Fourth IBA India Litigation and ADR Symposium (Day 2): Spotlight on Emerging Intellectual Property and AI Issues

The session explored how artificial intelligence is reshaping intellectual property law, from data-scraping and authorship debates to personality rights and deepfake misuse. The discussion underscored the need for clearer safeguards, transparency obligations and balanced governance frameworks as AI accelerates real-world disputes.

IBA India Litigation

Day 2, Session 3 of the Fourth IBA India Litigation and ADR Symposium turned towards the rapidly evolving interface between intellectual property (IP) and artificial intelligence (AI), with a particular focus on liability, training data, personality rights and global litigation trends.

The session on “Emerging issues in intellectual property and artificial intelligence” was moderated by Ms. Swathi Sukumar, Senior Advocate, New Delhi. The panel comprised Mr. Chander M. Lall, Designated Senior Advocate; Mr. Pravin Anand, Managing Partner, Anand and Anand, New Delhi; Justice Amit Bansal, Judge, Delhi High Court; Ms. Shwetasree Majumder, Managing Partner, Fidus Law Chambers, New Delhi; Dr.

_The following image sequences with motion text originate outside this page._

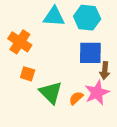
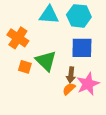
brown arrow: (105, 71) -> (71, 75), moved
green triangle: (51, 93) -> (46, 61), moved

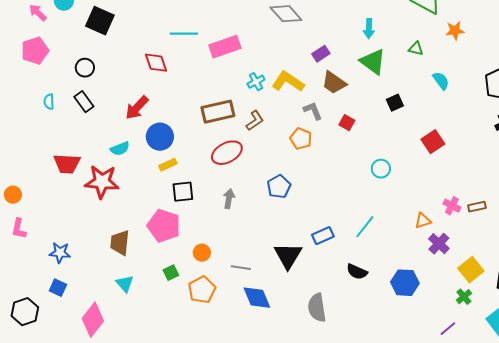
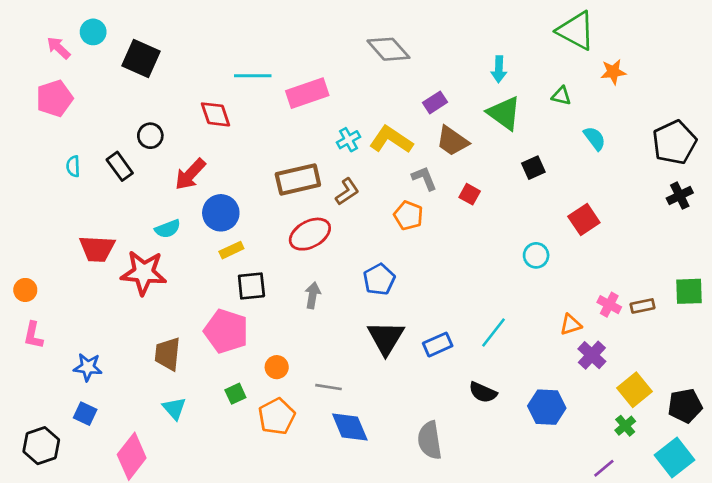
black circle: (85, 68) -> (150, 136), moved
cyan circle: (381, 169) -> (536, 255), moved
black triangle: (288, 256) -> (386, 338), moved

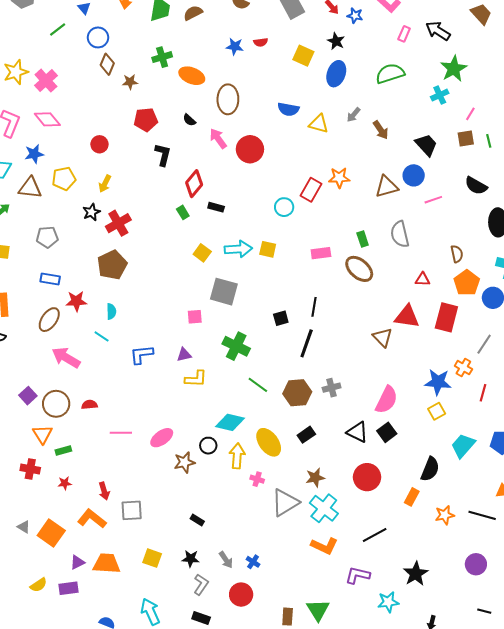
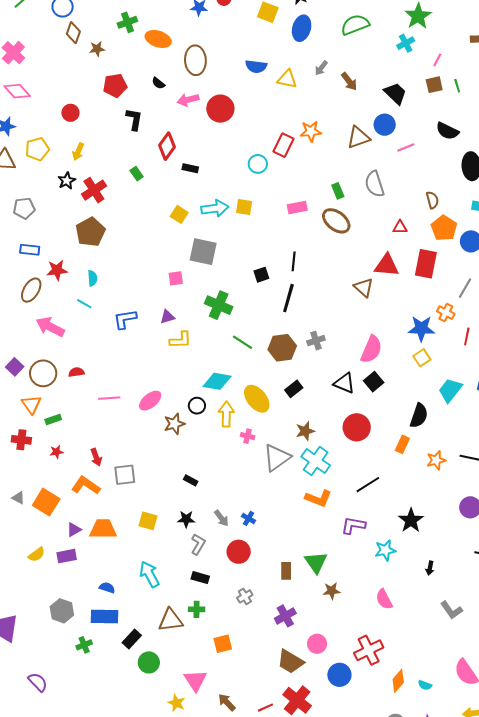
pink arrow: (218, 138) -> (188, 100), turned -65
green rectangle: (183, 212) -> (137, 174), moved

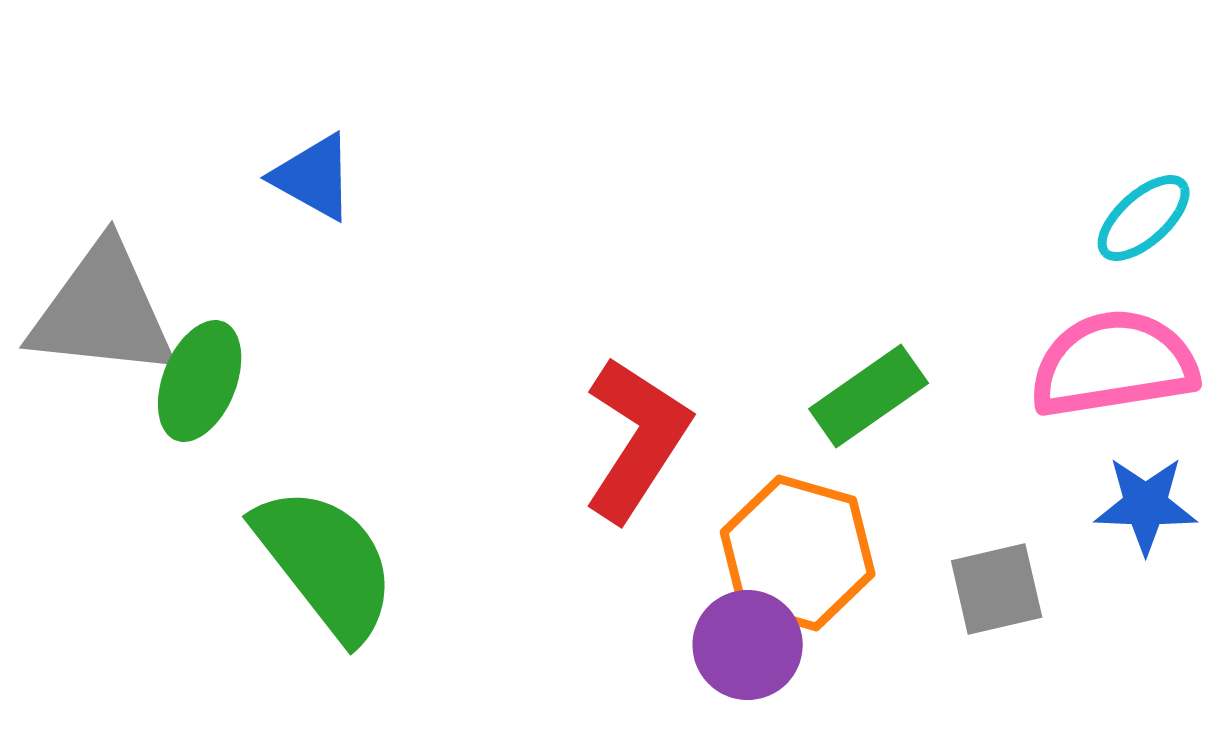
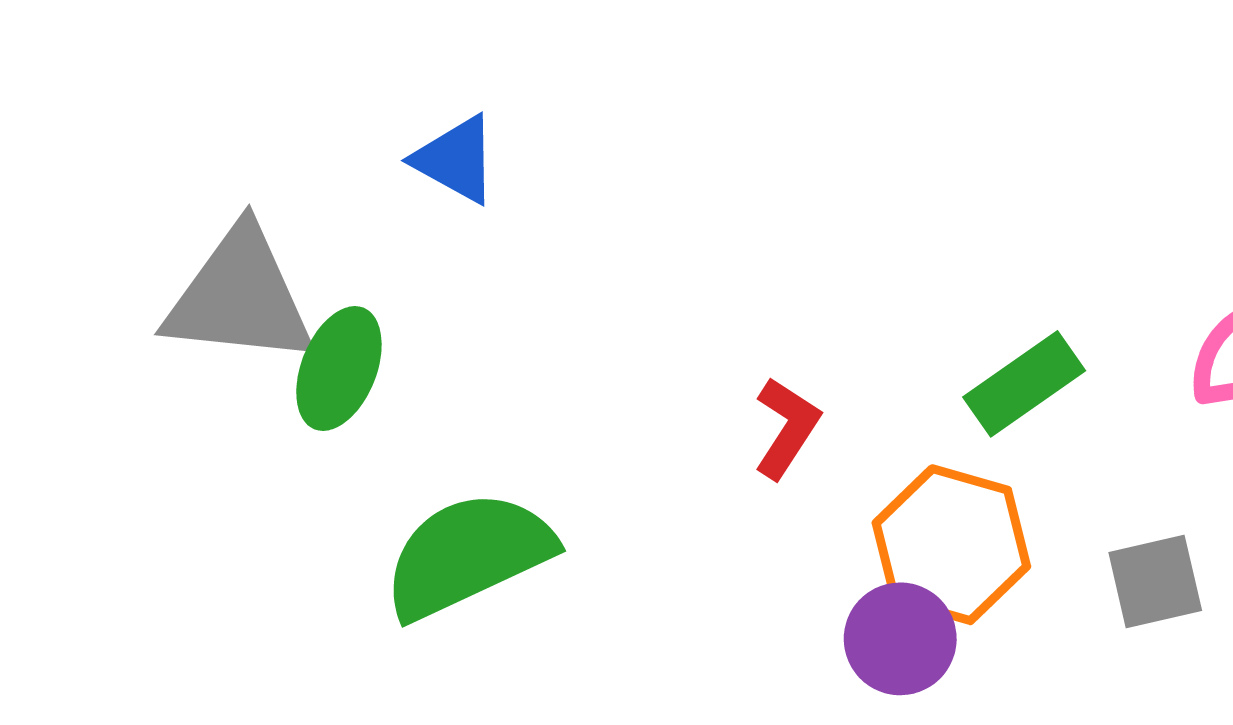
red L-shape: (637, 439) -> (787, 428), size x0.6
green semicircle: (326, 563) -> (468, 555), turned -77

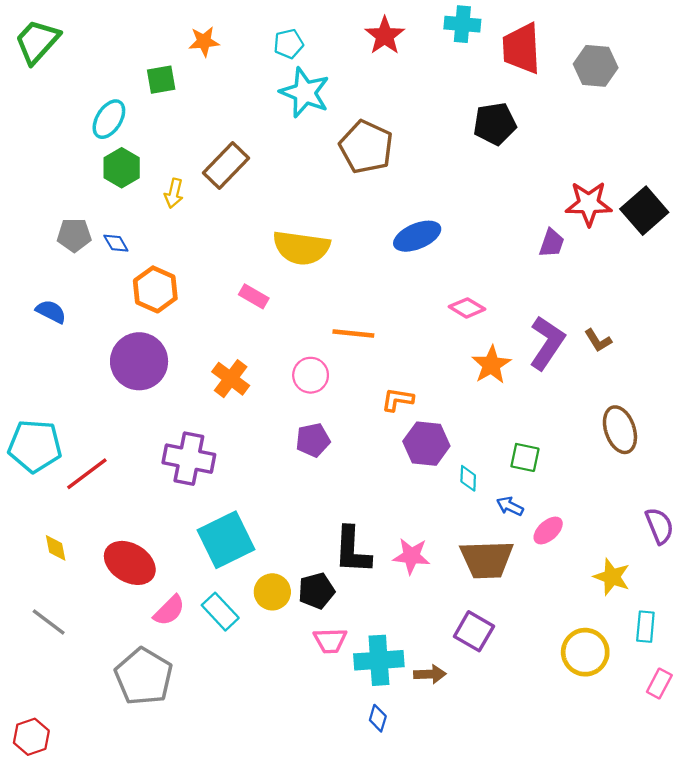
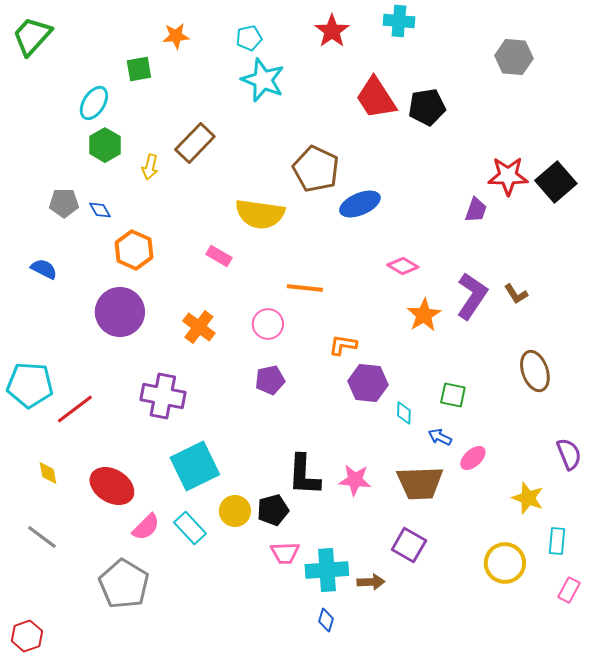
red trapezoid: (521, 48) -> (376, 98), moved, turned -30
brown pentagon: (366, 147) -> (316, 169), moved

Vivek Mittal, Executive Director — Legal and Corporate Affairs, Hindustan Unilever Limited; and Mr. Amit Sibal, Senior Advocate, New Delhi.

Mr. Chander M. Lall: AI as creator and consumer -an existential test for IP

Mr. Chander M. Lall began by explaining why AI has become such a dominant subject in legal discourse. Citing public statements by global technology leaders who have described AI as more impactful than “fire, electricity or the internet” and, conversely, as potentially “more dangerous than nukes”, he remarked that it is clearly not a passing fad and will profoundly transform how societies function. He then connected this technological disruption to the core rationale of intellectual property. IP laws, he noted, were historically conceived to encourage human creativity:

  • inventors receive time-bound exclusivity for patents;

  • authors and artists are granted copyright protection for their works; and

  • the underlying bargain is disclosure in exchange for limited exclusivity.

Against this backdrop, he posed a central question: if machines become the primary creators, does extending IP protection to AI-generated works still serve the goal of incentivising creativity, and if not, what happens to a system where entire national GDPs and corporate valuations are now heavily IP-driven?

Mr. Lall then turned to comparative developments on AI authorship. Referring to the well-known DABUS litigation spearheaded by Dr. Stephen Thaler, he explained that courts and patent offices in the United States, United Kingdom, European Patent Office and Australia have consistently refused to accept an AI system as an “inventor”, insisting on human inventorship as a precondition for protection. At the same time, some Chinese decisions have treated AI as analogous to sophisticated tools like cameras or computers – “a tool which assists in creativity” -and have accepted that works generated using AI can still attract protection where human involvement remains central.

From creator to consumer, he underscored that AI is also “the biggest consumer of content ever created”. Modern models, he explained, are trained by scraping enormous quantities of text, images and sound from the internet -a process he likened to digitisation enabling computers to “read” and now “understand” books that were once only in physical form. Once scraped, that content is stored, vectorised and tokenised; models then regurgitate outputs based on this internal representation.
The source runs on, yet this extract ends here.